*TASK INSTRUCTIONS*.
The response should contain all of the records, copied exactly, and none of the images.

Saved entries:
+ + + + + + +

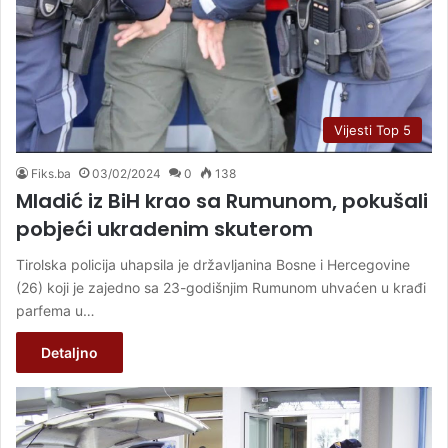
Vijesti Top 5
Fiks.ba
03/02/2024
0
138
Mladić iz BiH krao sa Rumunom, pokušali
pobjeći ukradenim skuterom
Tirolska policija uhapsila je državljanina Bosne i Hercegovine
(26) koji je zajedno sa 23-godišnjim Rumunom uhvaćen u krađi
parfema u…
Detaljno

+ + + + + + +

*SOLUTION TO THIS EXERCISE*.
Vijesti Top 5
Fiks.ba
03/02/2024
0
138
Mladić iz BiH krao sa Rumunom, pokušali
pobjeći ukradenim skuterom
Tirolska policija uhapsila je državljanina Bosne i Hercegovine
(26) koji je zajedno sa 23-godišnjim Rumunom uhvaćen u krađi
parfema u…
Detaljno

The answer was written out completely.